All of the lab representatives interviewed expressed interest in working with other labs to reach consensus on the discordant variants highlighted in the paper. "Let's have a conversation and determine what information or what access to certain data or what related factors you might have to make a call a different way, and hopefully have some classification resolution that ultimately benefits the patient," Klein said.
Nykamp added that although Invitae continues to find ways to automate its variant identification process, the lab will still rely on experts to help with curation and understanding the role that genes play in disease. For one thing, human experts could help clear up discordant calls between labs. As noted in the PathoMAN paper, "there are still 15 percent of variants [where] the inter-lab concordance is still uncertain," probably due to conflicting data, he said. "That’s where our scientists and human experts' judgment really comes into play."
For their next steps, PathoMAN's developers plan to incorporate functionality for PathoMAN to read literature, Joseph said. His team is consulting with natural language processing and machine-learning experts to incorporate a module that lets PathoMAN parse and extract information from the scientific and medical literature. In addition, the group plans to work on improving PathoMAN's ability to predict splice variants. "We have a lot of RNAseq data coming out from programs such as GTeX [and] we want to integrate RNAseq data together with the variation data to see if we can figure out a pattern for the splicing aspect [to make] our predictions much more accurate," he said. These updates should help the MSK team categorize the balance of the variants that PathoMAN was unable to call.
The group is also open to working with academic and commercial labs that may be interested in automating their variant curation efforts. "We can't throw enough people at an expanding number of panels … there just aren't enough people to do that for thousands of samples," Joseph said, "which is why we need computational help."
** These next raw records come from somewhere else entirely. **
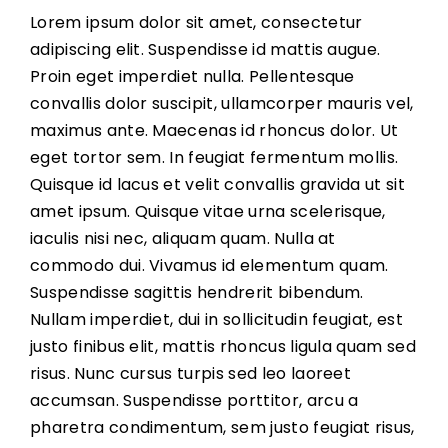
Lorem ipsum dolor sit amet, consectetur
adipiscing elit. Suspendisse id mattis augue.
MAKE A
Proin eget imperdiet nulla. Pellentesque
convallis dolor suscipit, ullamcorper mauris vel,
maximus ante. Maecenas id rhoncus dolor. Ut
eget tortor sem. In feugiat fermentum mollis.
Quisque id lacus et velit convallis gravida ut sit
amet ipsum. Quisque vitae urna scelerisque,
iaculis nisi nec, aliquam quam. Nulla at
commodo dui. Vivamus id elementum quam.
Suspendisse sagittis hendrerit bibendum.
Nullam imperdiet, dui in sollicitudin feugiat, est
justo finibus elit, mattis rhoncus ligula quam sed
risus. Nunc cursus turpis sed leo laoreet
accumsan. Suspendisse porttitor, arcu a
pharetra condimentum, sem justo feugiat risus,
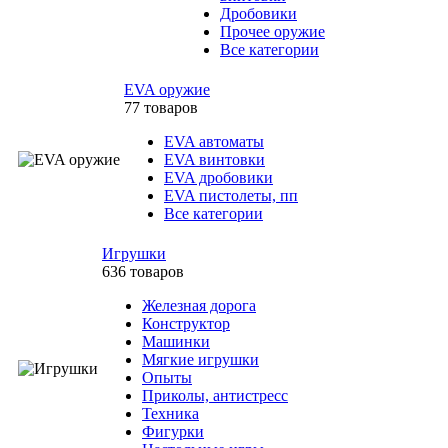
Дробовики
Прочее оружие
Все категории
EVA оружие
77 товаров
EVA автоматы
EVA винтовки
EVA дробовики
EVA пистолеты, пп
Все категории
Игрушки
636 товаров
Железная дорога
Конструктор
Машинки
Мягкие игрушки
Опыты
Приколы, антистресс
Техника
Фигурки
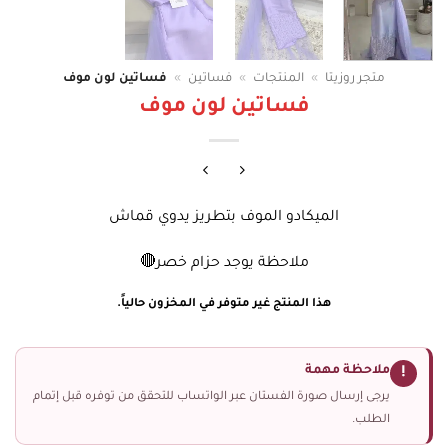
متجر روزيتا
»
المنتجات
»
فساتين
»
فساتين لون موف
فساتين لون موف
الميكادو الموف بتطريز يدوي قماش
ملاحظة يوجد حزام خصر🔴
هذا المنتج غير متوفر في المخزون حالياً.
ملاحظة مهمة
!
يرجى إرسال صورة الفستان عبر الواتساب للتحقق من توفره قبل إتمام
الطلب.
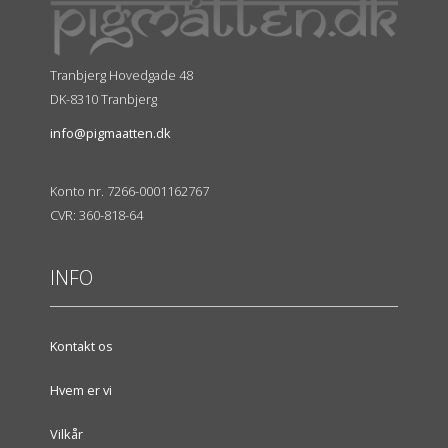
Tranbjerg Hovedgade 48
DK-8310 Tranbjerg
info@pigmaatten.dk
Konto nr. 7266-0001162767
CVR: 360-818-64
INFO
Kontakt os
Hvem er vi
Vilkår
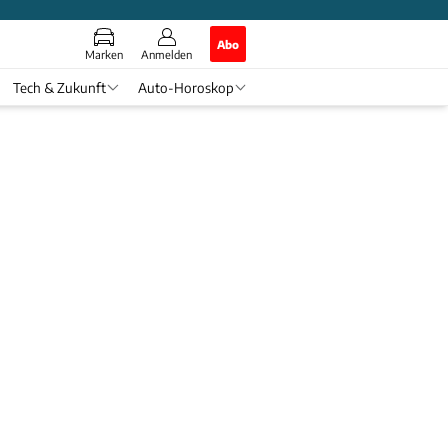
Abo
Marken
Anmelden
Tech & Zukunft
Auto-Horoskop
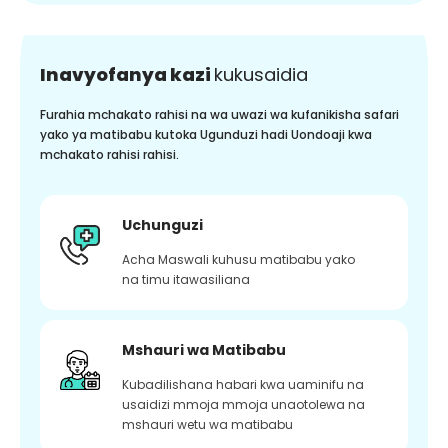
Inavyofanya kazi
kukusaidia
Furahia mchakato rahisi na wa uwazi wa kufanikisha safari
yako ya matibabu kutoka Ugunduzi hadi Uondoaji kwa
mchakato rahisi rahisi.
Uchunguzi
Acha Maswali kuhusu matibabu yako
na timu itawasiliana
Mshauri wa Matibabu
Kubadilishana habari kwa uaminifu na
usaidizi mmoja mmoja unaotolewa na
mshauri wetu wa matibabu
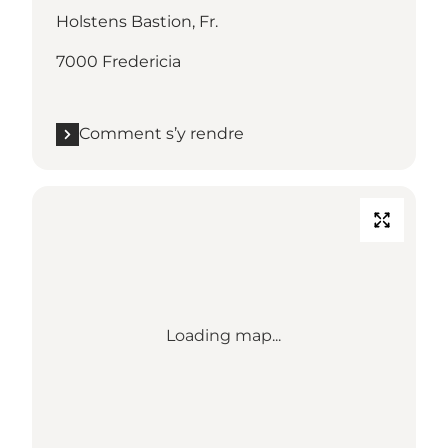
Holstens Bastion, Fr.
7000 Fredericia
Comment s’y rendre
Loading map...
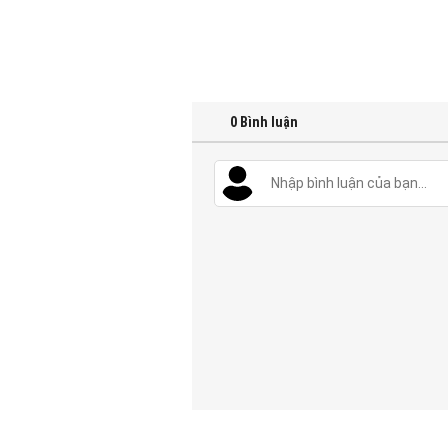
0
Bình luận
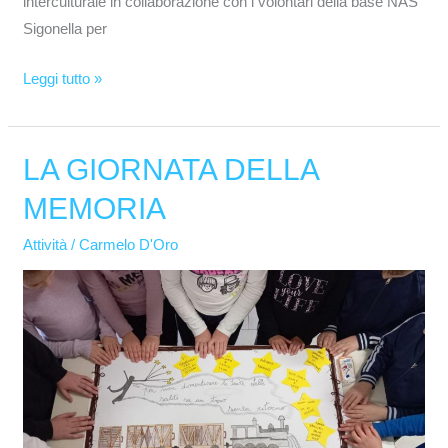
interculturale in collaborazione con i volontari della base NAS
Sigonella per
Leggi tutto »
LA GIORNATA DELLA
LA
GIORNATA
MEMORIA
DELLA
MEMORIA
Attività
/
Carmelo D'Oro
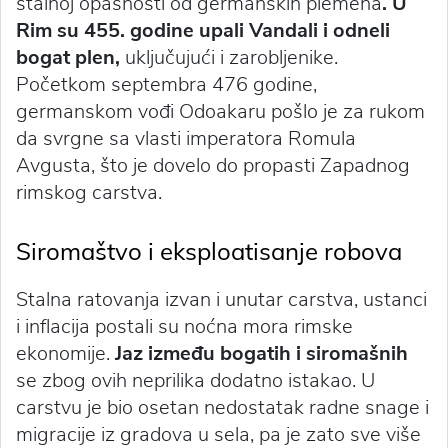
stalnoj opasnosti od germanskih plemena
. U
Rim su 455. godine upali Vandali i odneli
bogat plen,
uključujući i zarobljenike.
Početkom septembra 476 godine,
germanskom vođi Odoakaru pošlo je za rukom
da svrgne sa vlasti imperatora Romula
Avgusta, što je dovelo do propasti Zapadnog
rimskog carstva.
Siromaštvo i eksploatisanje robova
Stalna ratovanja izvan i unutar carstva, ustanci
i inflacija postali su noćna mora rimske
ekonomije.
Jaz između bogatih i siromašnih
se zbog ovih neprilika dodatno istakao. U
carstvu je bio osetan nedostatak radne snage i
migracije iz gradova u sela, pa je zato sve više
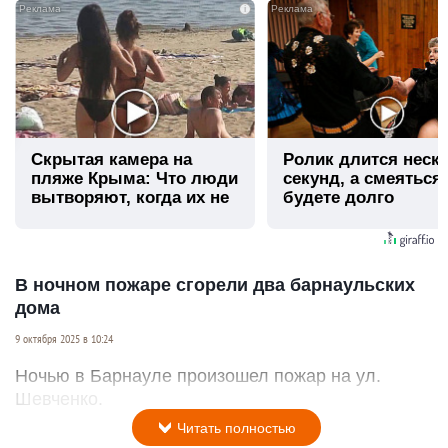
i
Скрытая камера на
Ролик длится неск
пляже Крыма: Что люди
секунд, а смеяться
вытворяют, когда их не
будете долго
видят...
В ночном пожаре сгорели два барнаульских
дома
9 октября 2025 в 10:24
Ночью в Барнауле произошел пожар на ул.
Шевченко.
Читать полностью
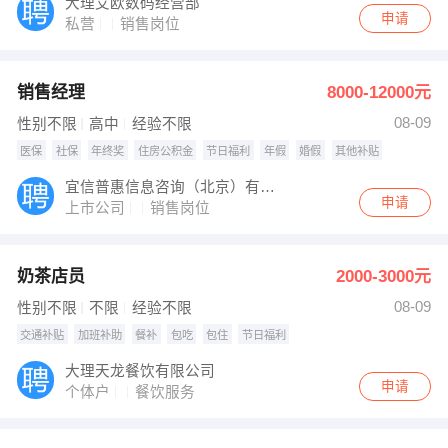
大理艾欧数码经营部
申请
私营
销售岗位
销售经理
8000-12000元
08-09
性别不限
高中
经验不限
医保
社保
年终奖
住房公积金
节日福利
年假
婚假
其他补贴
宜信普惠信息咨询（北京）有限公司大理分公司
申请
上市公司
销售岗位
奶茶店员
2000-3000元
08-09
性别不限
不限
经验不限
交通补贴
加班补助
餐补
包吃
包住
节日福利
大理天龙餐饮有限公司
申请
个体户
餐饮服务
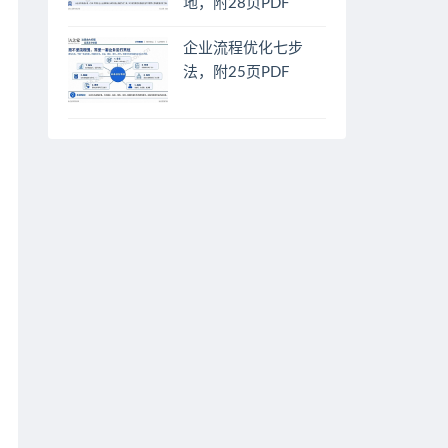
地，附28页PDF
企业流程优化七步
法，附25页PDF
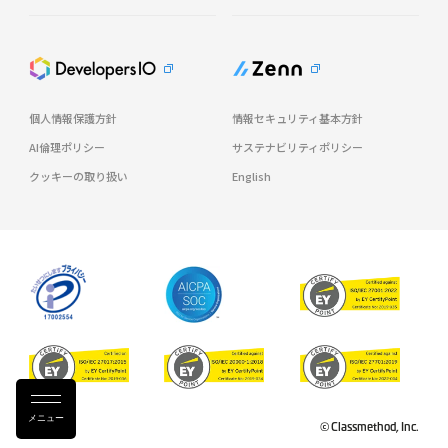
個人情報保護方針
情報セキュリティ基本方針
AI倫理ポリシー
サステナビリティポリシー
クッキーの取り扱い
English
メニュー
© Classmethod, Inc.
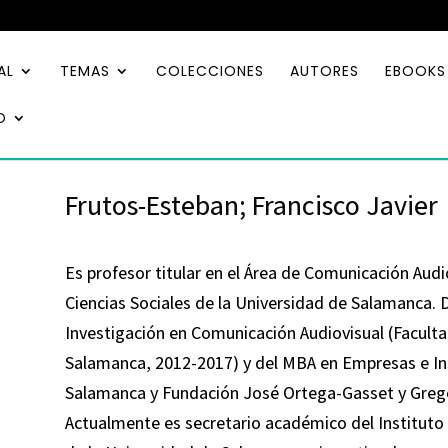
AL
TEMAS
COLECCIONES
AUTORES
EBOOKS
O
Frutos-Esteban; Francisco Javier
Es profesor titular en el Área de Comunicación Audio
Ciencias Sociales de la Universidad de Salamanca. D
Investigación en Comunicación Audiovisual (Faculta
Salamanca, 2012-2017) y del MBA en Empresas e Ins
Salamanca y Fundación José Ortega-Gasset y Grego
Actualmente es secretario académico del Instituto 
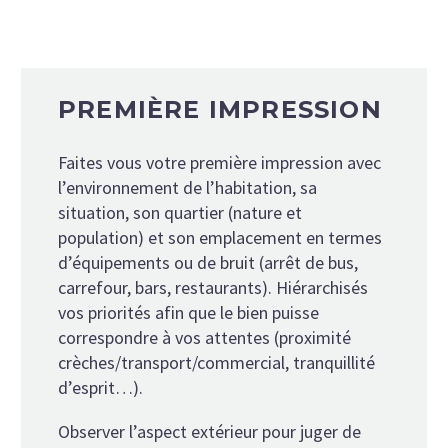
PREMIÈRE IMPRESSION
Faites vous votre première impression avec
l’environnement de l’habitation, sa
situation, son quartier (nature et
population) et son emplacement en termes
d’équipements ou de bruit (arrêt de bus,
carrefour, bars, restaurants). Hiérarchisés
vos priorités afin que le bien puisse
correspondre à vos attentes (proximité
crèches/transport/commercial, tranquillité
d’esprit…).
Observer l’aspect extérieur pour juger de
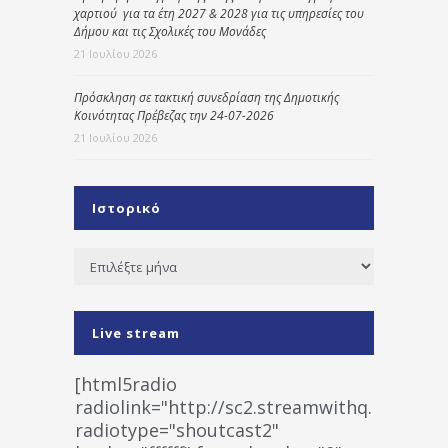
χαρτιού για τα έτη 2027 & 2028 για τις υπηρεσίες του
Δήμου και τις Σχολικές του Μονάδες
21 Ιουλίου 2026
Πρόσκληση σε τακτική συνεδρίαση της Δημοτικής
Κοινότητας Πρέβεζας την 24-07-2026
21 Ιουλίου 2026
Ιστορικό
Ιστορικό
Live stream
[html5radio
radiolink="http://sc2.streamwithq.com:802
radiotype="shoutcast2"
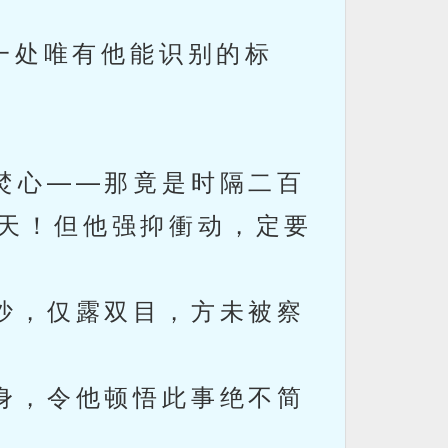
一处唯有他能识别的标
。
焚心——那竟是时隔二百
惊天！但他强抑衝动，定要
沙，仅露双目，方未被察
身，令他顿悟此事绝不简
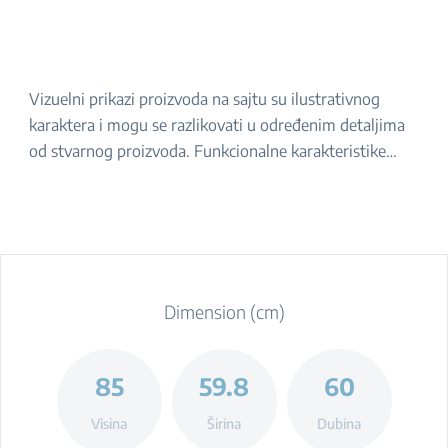
Vizuelni prikazi proizvoda na sajtu su ilustrativnog
karaktera i mogu se razlikovati u određenim detaljima
od stvarnog proizvoda. Funkcionalne karakteristike
navedene u opisu ostaju iste. Za tačan izgled proizvoda,
molimo da ga proverite u prodavnici.
Dimension (cm)
85
59.8
60
Visina
Širina
Dubina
Lab representatives also shared their thoughts on the kinds of information and functionality that they would like to see in PathoMAN. "There is a lot of granularity to the ACMG rules that are not captured in the current version of PathoMAN," Pesaran said. For example, for PVS1, Ambry's approach accounts "for the location of the alteration, whether the variant is subject to nonsense-mediated decay, alternate naturally occurring isoforms, and the weight of the code is modified as a result," she explained. "This would be something important to incorporate in a later version."
Meanwhile, other members of the academic cancer community have released their own solutions for automating the variant pathogenicity classification process. For example, researchers from the McDonnell Genome Institute at Washington University School of Medicine in St. Louis last year released the Characterization of Germline Variants, or CharGer, software tool. As its name implies, the free software is used for interpreting and predicting clinical variants' pathogenicity using the ACMG guidelines.